I wish I could say that I had a master plan from the beginning, but I really didn't. I basically took my time and experimented with different layouts until I found what seemed the most logical. I had the 3 transformers and lined them up on the table at a reasonable spacing and then looking at the Hammond chassis catalog I decided that 16" x 8" would work best. I wanted things spread out enough to allow good heat dissipation. From there I started experimenting with the transformer arrangement while looking at the schematic until I found what I thought would keep the wire runs the most logical. I did the same thing with the pot placements. BTW, the controls are left to right - Power, Standby, Input, Gain, Master Volume, Treble, Mid, Bass, Presence, Power Indicator (6.3v). I found a couple of 13 lug terminal strips at the local electronics distributor and since I didn't want to drill any unnecessary holes in the chassis, I found places where those would fit under existing bolts. that's why you see the odd slant cut to the capacitor board. It is running parallel to the terminal strip that I used to build the different power supply voltage drop/filtering stages.

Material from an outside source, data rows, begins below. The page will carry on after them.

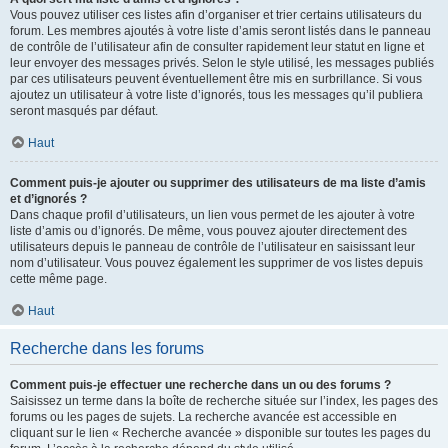
Vous pouvez utiliser ces listes afin d’organiser et trier certains utilisateurs du
forum. Les membres ajoutés à votre liste d’amis seront listés dans le panneau
de contrôle de l’utilisateur afin de consulter rapidement leur statut en ligne et
leur envoyer des messages privés. Selon le style utilisé, les messages publiés
par ces utilisateurs peuvent éventuellement être mis en surbrillance. Si vous
ajoutez un utilisateur à votre liste d’ignorés, tous les messages qu’il publiera
seront masqués par défaut.
Haut
Comment puis-je ajouter ou supprimer des utilisateurs de ma liste d’amis
et d’ignorés ?
Dans chaque profil d’utilisateurs, un lien vous permet de les ajouter à votre
liste d’amis ou d’ignorés. De même, vous pouvez ajouter directement des
utilisateurs depuis le panneau de contrôle de l’utilisateur en saisissant leur
nom d’utilisateur. Vous pouvez également les supprimer de vos listes depuis
cette même page.
Haut
Recherche dans les forums
Comment puis-je effectuer une recherche dans un ou des forums ?
Saisissez un terme dans la boîte de recherche située sur l’index, les pages des
forums ou les pages de sujets. La recherche avancée est accessible en
cliquant sur le lien « Recherche avancée » disponible sur toutes les pages du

I initially ran the 6.3 heater wires directly to the first gain stage and then after reading more online I found a recommendation to make the most sensitive stages last in the wiring so that the current is lowest in the run at that point. That made a lot of sense to me. The star grounding page on the Aiken Amps website provided extremely valuable information as well. It's hard to tell from the picture, but the only point that is grounded to the chassis other than the AC input jack is the rectifier tube socket. Everything else runs to that point. I used a piece of 14 gauge copper wire and formed a buss bar around the 3 12AX7s and used that as the comon ground point for those circuits and then ran a single piece of wire from that buss to connected it to the "star". It must have worked because it's pretty quiet.
I also used shielded coax cable (with only one end grounded) for the longer cable runs in the first stages to help eliminate picking up stray signals.